I am new to PyTorch and trying to understand how I should code multi-process with no_grad(). Below is the requirement.
I am working on converting a c++ program which was used in a paper to convert nodes to vectors, so it can be used for ML tasks. I basically initialize the weight vector of size V x d (V - number of nodes, d - embedding size) with values between -0.5 to 0.5. Then we sample nodes as u, v, and neg_v, where u & v has an edge and u & neg_v does not have an edge.

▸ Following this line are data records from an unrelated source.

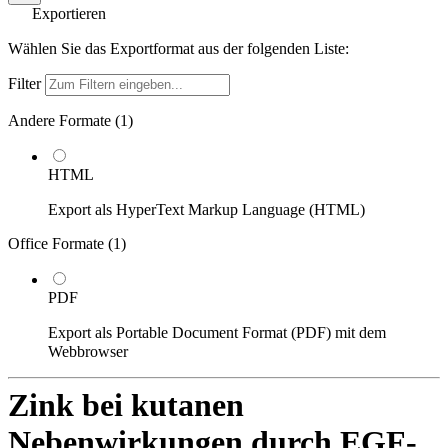
Exportieren
Wählen Sie das Exportformat aus der folgenden Liste:
Filter
Andere Formate (
1
)
HTML
Export als HyperText Markup Language (HTML)
Office Formate (
1
)
PDF
Export als Portable Document Format (PDF) mit dem
Webbrowser
Zink bei kutanen
Nebenwirkungen durch EGF-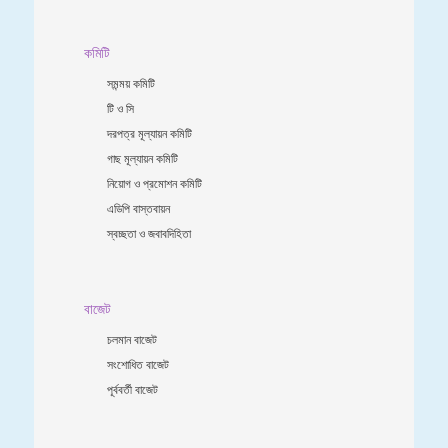
কমিটি
সমন্ময় কমিটি
টি ও সি
দরপত্র মূল্যায়ন কমিটি
গাছ মূল্যায়ন কমিটি
নিয়োগ ও প্রমোশন কমিটি
এডিপি বাস্তবায়ন
স্বচ্ছতা ও জবাবদিহিতা
বাজেট
চলমান বাজেট
সংশোধিত বাজেট
পূর্ববর্তী বাজেট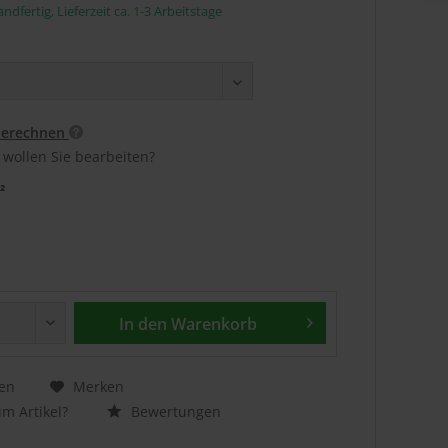
ndfertig, Lieferzeit ca. 1-3 Arbeitstage
berechnen
 wollen Sie bearbeiten?
²
In den
Warenkorb
en
Merken
m Artikel?
Bewertungen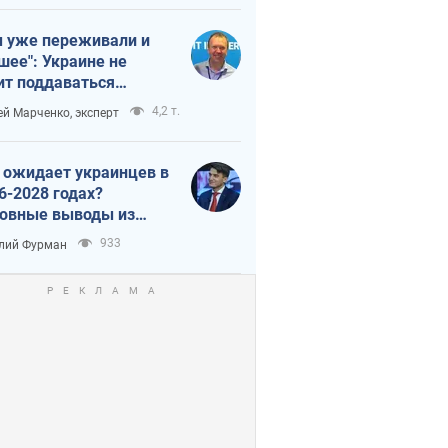
 уже переживали и
шее": Украине не
ит поддаваться
аянию из-за
4,2 т.
ей Марченко, эксперт
етного террора
 ожидает украинцев в
6-2028 годах?
овные выводы из
ых прогнозов от НБУ
933
лий Фурман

The calculation selects the weight(embedding) of respective nodes and uses the below logic for calculating scores.
if we sample u, v:
score = -bias
score += weight[u] * weight[v]
score = (1 - fast_Sigmoid(score)) * lr
weight[u] += weight[v] * score
weight[v] += weight[u] * score
if we sample u, neg_v:
score = -bias
score += weight[u] * weight[neg_v]
score = - fast_Sigmoid(score) * lr
weight[u] += weight[neg_v] * score
weight[neg_v] += weight[u] * score
since all this are performed in a single go and we want to have faster calculation, we came across with torch.no_grad() (" Disabling gradient calculation is useful for inference when you are sure that you will not call backward(). it will reduce memory consumption") and we are using no_grad(). How to multiple-process this training along with memory sharing. Looking for some details about it!!.